START Extracted material
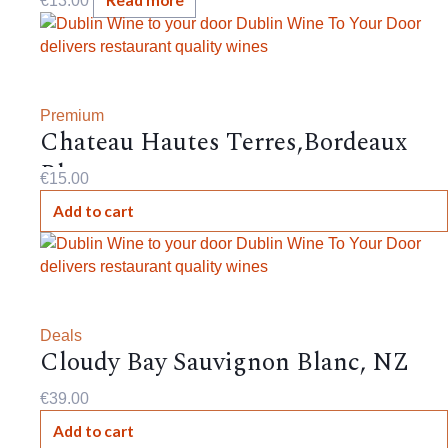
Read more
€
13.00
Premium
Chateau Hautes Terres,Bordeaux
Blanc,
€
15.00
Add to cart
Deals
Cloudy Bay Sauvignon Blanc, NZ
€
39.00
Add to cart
END Extracted material
START Extracted material
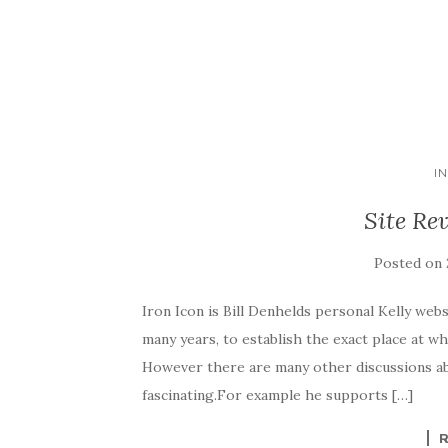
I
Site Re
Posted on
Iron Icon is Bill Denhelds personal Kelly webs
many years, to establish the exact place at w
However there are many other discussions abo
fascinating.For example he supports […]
END Extracted material
START Extracted material
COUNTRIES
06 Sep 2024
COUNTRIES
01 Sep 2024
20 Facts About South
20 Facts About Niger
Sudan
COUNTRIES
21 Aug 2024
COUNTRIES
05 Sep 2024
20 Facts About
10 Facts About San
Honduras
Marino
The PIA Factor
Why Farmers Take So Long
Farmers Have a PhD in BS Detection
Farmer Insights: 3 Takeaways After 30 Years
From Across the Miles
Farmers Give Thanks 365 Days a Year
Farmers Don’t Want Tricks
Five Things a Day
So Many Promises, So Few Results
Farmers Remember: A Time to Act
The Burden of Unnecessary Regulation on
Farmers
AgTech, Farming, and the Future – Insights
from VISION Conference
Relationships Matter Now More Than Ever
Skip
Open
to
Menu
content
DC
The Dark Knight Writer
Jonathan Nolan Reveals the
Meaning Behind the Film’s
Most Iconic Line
END Extracted material
Above are the entries. Copy exactly the part that opens with the line containing "Farmers Have a PhD in BS Detection" and closes with the line containing "Jonathan Nolan Reveals the", and no more.

Farmers Have a PhD in BS Detection
Farmer Insights: 3 Takeaways After 30 Years
From Across the Miles
Farmers Give Thanks 365 Days a Year
Farmers Don’t Want Tricks
Five Things a Day
So Many Promises, So Few Results
Farmers Remember: A Time to Act
The Burden of Unnecessary Regulation on
Farmers
AgTech, Farming, and the Future – Insights
from VISION Conference
Relationships Matter Now More Than Ever
Skip
Open
to
Menu
content
DC
The Dark Knight Writer
Jonathan Nolan Reveals the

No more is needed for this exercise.